I mention this not because I revel in incense-burning by former students (though incense is pleasantly fragrant) but because my former student went to Penn’s Wharton School, where she undertook a double major in finance and computer science engineering. This is not the first time I have had a good word come back to me from a business student about studying Theory of Knowledge, and I think it illustrates some important features of good education. They are in danger of being forgotten in a public rhetoric that focuses on narrow results, narrow measures of accountability, and impersonality in how learning is “delivered.”
The effects of a good education on a receptive student are long-lasting, dynamic, varied, and hard to predict—or to “measure.” We should not disparage the transfer effect. Indeed, we had better trust it, for it is of vital importance in a world both where education matters and where things change rapidly. I have argued that the study of literature and of the work of first-rate thinkers who are also good writers can be like an ideal conversation, which is not just entertaining but also beneficial and educative. My own undergraduate education has lasted nearly forty-five years, for I rarely spend a week when I don’t go back in some significant way to the terrain that I first scouted in college. It was bigger than I thought. My former student says, “I continue to value philosophy, and I continue to look forward to challenges rather than staying in comfort zones.” She will do well not because reading Hardy, James, or St. Anselm was relevant or irrelevant to finance and computer engineering but because the liberal education of which they were a part made possible a capacity and plasticity of intellect that allowed her to absorb and understand disparate material and to make sense of a young life that has been intense and varied.
It should then be obvious that there is more in heaven and earth than is dreamt of in value added metrics. I hate to beat a horse that should have a death certificate pinned on its decaying rump, but there are a lot of people that keep carrying the corpse around and acting as if riding it will get us somewhere.

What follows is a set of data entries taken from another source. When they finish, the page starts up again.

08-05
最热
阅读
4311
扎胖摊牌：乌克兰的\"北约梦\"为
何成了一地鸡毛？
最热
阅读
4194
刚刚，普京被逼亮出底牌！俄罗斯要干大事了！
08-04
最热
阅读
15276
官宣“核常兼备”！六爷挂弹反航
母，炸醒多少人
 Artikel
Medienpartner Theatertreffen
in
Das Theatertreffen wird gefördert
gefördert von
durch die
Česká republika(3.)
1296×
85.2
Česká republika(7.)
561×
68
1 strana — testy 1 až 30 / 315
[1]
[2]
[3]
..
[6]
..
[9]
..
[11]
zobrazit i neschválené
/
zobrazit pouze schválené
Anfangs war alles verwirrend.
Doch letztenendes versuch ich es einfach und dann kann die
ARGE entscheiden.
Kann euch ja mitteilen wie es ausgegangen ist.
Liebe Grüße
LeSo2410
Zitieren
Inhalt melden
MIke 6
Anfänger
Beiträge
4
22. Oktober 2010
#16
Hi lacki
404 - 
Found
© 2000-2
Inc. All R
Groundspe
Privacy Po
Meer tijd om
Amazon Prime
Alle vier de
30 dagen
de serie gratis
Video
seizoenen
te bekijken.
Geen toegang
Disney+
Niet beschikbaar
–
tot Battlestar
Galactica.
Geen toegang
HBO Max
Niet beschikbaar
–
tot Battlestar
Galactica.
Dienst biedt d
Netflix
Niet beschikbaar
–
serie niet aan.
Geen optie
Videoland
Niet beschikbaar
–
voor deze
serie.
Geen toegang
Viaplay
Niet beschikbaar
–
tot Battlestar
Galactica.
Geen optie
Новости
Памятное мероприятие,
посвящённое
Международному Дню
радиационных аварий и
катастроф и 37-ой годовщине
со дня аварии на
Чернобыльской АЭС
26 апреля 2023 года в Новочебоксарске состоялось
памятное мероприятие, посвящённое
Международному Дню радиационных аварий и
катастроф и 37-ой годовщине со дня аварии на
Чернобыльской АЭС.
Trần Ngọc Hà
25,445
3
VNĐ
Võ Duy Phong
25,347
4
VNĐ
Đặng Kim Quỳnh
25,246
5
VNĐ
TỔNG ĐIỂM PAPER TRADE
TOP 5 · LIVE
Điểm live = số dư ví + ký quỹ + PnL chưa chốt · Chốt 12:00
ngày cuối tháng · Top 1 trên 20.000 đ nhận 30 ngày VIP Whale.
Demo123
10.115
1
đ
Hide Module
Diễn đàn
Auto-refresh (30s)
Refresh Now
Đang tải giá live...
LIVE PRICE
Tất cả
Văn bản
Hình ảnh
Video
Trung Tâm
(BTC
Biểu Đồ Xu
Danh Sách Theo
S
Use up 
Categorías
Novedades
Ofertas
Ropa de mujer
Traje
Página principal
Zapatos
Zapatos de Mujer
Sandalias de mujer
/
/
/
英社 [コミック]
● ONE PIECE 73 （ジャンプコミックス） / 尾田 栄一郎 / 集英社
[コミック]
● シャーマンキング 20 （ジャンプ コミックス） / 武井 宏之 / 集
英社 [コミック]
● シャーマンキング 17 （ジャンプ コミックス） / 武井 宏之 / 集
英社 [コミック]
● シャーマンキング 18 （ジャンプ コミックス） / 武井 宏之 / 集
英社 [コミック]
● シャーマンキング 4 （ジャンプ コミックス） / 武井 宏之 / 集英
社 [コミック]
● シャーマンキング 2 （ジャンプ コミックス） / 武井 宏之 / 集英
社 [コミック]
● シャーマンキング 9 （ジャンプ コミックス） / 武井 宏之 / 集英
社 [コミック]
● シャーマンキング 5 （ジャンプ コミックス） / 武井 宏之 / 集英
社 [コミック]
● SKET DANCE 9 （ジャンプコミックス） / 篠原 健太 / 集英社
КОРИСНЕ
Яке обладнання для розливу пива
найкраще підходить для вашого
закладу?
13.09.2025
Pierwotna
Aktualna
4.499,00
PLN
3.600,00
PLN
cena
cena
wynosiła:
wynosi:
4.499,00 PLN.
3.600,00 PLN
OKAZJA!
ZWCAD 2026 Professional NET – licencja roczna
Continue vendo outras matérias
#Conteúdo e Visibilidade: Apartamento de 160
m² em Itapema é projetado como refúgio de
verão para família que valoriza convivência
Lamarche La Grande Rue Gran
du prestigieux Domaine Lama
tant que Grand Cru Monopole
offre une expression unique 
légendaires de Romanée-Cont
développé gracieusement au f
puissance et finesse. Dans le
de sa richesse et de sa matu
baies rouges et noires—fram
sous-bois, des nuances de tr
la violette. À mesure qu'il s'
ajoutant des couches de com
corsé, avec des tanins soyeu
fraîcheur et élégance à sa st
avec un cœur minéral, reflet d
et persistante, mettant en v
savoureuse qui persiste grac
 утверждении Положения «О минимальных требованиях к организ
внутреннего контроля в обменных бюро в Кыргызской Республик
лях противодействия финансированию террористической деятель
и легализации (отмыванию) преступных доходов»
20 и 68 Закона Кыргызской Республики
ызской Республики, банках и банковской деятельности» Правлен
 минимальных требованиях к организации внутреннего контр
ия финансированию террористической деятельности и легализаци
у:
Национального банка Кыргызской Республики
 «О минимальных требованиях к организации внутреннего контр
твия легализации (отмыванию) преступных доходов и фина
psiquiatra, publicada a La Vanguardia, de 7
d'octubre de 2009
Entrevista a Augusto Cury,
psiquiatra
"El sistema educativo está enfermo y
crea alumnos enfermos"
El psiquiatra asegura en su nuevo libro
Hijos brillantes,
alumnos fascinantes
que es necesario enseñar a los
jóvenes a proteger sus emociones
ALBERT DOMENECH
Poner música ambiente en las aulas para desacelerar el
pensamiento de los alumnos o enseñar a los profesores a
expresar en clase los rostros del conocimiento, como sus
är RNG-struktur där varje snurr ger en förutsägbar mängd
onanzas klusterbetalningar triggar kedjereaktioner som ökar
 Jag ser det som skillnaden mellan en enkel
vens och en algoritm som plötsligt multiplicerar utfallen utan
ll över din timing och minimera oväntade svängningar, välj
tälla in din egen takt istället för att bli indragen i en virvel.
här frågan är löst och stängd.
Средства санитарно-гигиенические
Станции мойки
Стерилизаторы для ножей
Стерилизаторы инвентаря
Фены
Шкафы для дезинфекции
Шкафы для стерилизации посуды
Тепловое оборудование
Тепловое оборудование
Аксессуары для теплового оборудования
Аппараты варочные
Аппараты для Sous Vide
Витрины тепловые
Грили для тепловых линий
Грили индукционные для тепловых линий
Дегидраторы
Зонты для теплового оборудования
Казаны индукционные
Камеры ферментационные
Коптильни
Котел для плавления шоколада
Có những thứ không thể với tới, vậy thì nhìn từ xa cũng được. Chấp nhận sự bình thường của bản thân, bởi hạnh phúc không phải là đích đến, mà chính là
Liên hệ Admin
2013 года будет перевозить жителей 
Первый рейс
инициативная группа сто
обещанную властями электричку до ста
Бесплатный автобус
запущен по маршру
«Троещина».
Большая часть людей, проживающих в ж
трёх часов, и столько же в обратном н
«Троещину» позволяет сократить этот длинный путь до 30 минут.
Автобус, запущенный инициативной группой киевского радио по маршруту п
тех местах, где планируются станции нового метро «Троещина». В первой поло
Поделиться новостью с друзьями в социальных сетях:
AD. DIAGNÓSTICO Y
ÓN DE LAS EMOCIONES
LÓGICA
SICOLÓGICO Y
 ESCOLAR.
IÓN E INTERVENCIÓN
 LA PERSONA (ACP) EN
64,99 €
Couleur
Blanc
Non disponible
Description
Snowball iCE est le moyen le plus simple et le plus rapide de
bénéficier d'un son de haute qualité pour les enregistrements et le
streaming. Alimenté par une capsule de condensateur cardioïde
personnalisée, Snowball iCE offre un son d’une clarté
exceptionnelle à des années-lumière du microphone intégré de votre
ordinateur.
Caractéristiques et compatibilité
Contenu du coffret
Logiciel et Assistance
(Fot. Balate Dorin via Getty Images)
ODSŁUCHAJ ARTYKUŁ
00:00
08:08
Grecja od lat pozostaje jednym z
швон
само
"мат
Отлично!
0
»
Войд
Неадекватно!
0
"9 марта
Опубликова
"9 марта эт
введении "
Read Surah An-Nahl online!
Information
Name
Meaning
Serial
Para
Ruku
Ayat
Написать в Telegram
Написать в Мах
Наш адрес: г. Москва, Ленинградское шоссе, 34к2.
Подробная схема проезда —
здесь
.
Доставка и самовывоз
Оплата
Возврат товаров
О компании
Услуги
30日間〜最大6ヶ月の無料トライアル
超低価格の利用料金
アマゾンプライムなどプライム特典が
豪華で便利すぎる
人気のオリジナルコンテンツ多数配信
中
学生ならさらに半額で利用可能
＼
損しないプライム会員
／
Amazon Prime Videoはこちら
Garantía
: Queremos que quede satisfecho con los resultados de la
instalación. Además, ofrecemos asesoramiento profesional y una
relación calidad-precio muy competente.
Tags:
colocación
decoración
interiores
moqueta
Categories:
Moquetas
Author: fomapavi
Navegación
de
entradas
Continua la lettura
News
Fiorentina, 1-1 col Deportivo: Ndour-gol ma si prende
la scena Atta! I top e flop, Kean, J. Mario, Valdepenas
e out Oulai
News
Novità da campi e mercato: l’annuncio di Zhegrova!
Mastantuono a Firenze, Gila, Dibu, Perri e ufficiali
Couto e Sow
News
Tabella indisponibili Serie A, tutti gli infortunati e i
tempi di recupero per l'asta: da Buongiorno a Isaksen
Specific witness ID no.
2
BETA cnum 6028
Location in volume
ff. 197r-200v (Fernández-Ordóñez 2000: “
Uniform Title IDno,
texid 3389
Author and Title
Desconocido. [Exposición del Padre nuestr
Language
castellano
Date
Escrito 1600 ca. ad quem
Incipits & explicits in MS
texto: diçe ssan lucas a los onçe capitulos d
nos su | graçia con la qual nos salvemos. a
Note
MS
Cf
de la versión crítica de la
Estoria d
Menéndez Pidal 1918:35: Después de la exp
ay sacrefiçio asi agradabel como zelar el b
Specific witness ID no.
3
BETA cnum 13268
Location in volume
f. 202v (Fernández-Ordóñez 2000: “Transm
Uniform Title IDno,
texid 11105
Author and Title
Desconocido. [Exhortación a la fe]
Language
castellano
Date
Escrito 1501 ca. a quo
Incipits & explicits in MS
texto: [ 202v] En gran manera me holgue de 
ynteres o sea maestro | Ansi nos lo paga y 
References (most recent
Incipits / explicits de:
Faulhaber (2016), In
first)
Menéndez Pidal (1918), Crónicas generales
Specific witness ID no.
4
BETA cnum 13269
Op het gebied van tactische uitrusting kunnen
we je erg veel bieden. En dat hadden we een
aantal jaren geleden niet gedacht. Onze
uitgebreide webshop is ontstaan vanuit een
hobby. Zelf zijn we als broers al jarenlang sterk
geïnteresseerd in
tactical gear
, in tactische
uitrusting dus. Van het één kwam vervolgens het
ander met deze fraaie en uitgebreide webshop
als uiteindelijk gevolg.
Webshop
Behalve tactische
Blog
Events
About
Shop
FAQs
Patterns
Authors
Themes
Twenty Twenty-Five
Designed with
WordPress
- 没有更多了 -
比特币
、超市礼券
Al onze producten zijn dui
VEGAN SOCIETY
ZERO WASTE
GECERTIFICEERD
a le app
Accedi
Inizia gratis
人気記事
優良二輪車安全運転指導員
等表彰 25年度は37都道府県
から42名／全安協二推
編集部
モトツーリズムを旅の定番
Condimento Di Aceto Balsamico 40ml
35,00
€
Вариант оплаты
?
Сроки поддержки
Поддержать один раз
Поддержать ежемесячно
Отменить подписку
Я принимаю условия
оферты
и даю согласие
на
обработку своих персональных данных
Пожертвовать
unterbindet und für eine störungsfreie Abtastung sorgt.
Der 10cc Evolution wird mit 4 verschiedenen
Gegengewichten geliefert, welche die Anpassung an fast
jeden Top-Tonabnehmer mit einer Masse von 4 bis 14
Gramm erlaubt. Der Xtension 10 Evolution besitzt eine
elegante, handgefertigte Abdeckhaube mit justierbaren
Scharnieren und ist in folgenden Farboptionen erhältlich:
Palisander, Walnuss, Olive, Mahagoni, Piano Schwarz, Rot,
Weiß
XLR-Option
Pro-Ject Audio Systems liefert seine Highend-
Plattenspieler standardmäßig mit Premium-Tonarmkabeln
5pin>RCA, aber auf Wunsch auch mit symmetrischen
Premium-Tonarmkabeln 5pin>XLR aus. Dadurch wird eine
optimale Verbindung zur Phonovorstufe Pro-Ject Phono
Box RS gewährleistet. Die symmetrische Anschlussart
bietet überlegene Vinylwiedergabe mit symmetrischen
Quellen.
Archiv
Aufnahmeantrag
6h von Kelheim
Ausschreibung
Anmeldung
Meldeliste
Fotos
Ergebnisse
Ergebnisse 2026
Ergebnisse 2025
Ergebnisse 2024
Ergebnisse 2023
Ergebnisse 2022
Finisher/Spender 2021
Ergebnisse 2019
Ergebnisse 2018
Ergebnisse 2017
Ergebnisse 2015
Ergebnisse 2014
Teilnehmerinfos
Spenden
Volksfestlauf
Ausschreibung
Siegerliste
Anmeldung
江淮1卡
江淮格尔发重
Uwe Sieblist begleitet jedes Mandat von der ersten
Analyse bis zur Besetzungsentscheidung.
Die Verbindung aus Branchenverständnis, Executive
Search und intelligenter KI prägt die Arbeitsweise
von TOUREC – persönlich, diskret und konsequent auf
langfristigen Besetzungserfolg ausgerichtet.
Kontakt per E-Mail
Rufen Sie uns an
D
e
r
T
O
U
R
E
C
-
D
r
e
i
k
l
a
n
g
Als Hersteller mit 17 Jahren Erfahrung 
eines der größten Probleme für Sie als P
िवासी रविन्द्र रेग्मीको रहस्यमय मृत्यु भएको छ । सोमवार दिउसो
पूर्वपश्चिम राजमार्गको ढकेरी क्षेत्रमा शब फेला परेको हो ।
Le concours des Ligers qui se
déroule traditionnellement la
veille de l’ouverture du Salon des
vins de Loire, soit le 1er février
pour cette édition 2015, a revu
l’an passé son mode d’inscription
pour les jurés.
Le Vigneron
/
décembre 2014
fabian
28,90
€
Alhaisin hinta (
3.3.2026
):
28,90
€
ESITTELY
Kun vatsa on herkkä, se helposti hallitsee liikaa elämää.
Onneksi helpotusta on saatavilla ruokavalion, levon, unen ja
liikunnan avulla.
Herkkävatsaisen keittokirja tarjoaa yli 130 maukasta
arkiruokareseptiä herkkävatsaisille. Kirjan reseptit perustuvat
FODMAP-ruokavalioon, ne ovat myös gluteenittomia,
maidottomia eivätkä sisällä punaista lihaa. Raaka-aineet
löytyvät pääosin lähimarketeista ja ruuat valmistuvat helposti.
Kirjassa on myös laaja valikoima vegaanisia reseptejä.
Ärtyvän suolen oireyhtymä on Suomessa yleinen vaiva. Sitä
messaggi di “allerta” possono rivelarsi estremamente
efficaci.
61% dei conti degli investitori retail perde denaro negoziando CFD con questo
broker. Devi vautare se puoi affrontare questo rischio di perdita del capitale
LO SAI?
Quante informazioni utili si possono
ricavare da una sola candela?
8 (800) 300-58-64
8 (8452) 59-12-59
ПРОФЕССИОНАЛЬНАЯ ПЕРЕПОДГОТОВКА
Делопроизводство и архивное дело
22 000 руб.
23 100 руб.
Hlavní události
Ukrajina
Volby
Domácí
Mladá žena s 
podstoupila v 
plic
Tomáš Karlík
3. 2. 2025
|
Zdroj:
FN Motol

The reason to despise VAM (and their agents GERM, NCLB and RAT) is not that teachers’ unions are against them, but that they are empty measurements and don’t get at what education is about or what seems to trouble it in much of the U. S. I am not going to review all the arguments that have been made (those interested may thumb through my past postings, visit Diane Ravitch’s website, or read articles by the New York Times reporter Michael Winerip), but it is disheartening, after studying these arguments and finding them persuasive, to discover that noted columnists are still rallying around this zombie warhorse. It is simply impossible to credit, as one of them does, the value of “discovering” what ails university education by testing entering freshmen and emerging sophomores to find out how good they are at buying airplanes[1]! My former student would consider it absurd. She had other things to do than be a make-believe purchasing agent in order to see whether her professors were “delivering” value for money.
There is something valuable—I would say essential—in the personal ties that make good teaching and learning possible, whether in high school or in college. These ties, shaped by feeling and by the conventions of the student-teacher relationship in a culture where education is valued, are overlooked in the current quality hubbub. Though it is hard to say just what the signs of such ties should be, I instance a few examples. I have mentioned students who write or return to school to thank their teachers. Teachers also receive notes from students thanking them for writing college recommendations or conducting interviews for admission to a university. In some places it is traditional to give presents of nominal value to teachers. In China I have seen Teachers’ Day cards. Richard Lanham in his Handlist of Rhetorical Terms notes a kind of composition called padeuteria, a poem originating in ancient Greece thanking a teacher for what the writer has learned, or thanking God for teachers. Professor Lanham says drily of this kind of composition that it is a “genre which has often suffered from neglect.” If you look up this word in an American dictionary, you will not find it. That may tell us more than value-added metrics.
[1] Read this article by Louis Menand in The New Yorker, which discusses not just the value of airplane purchasing but also the value of university education.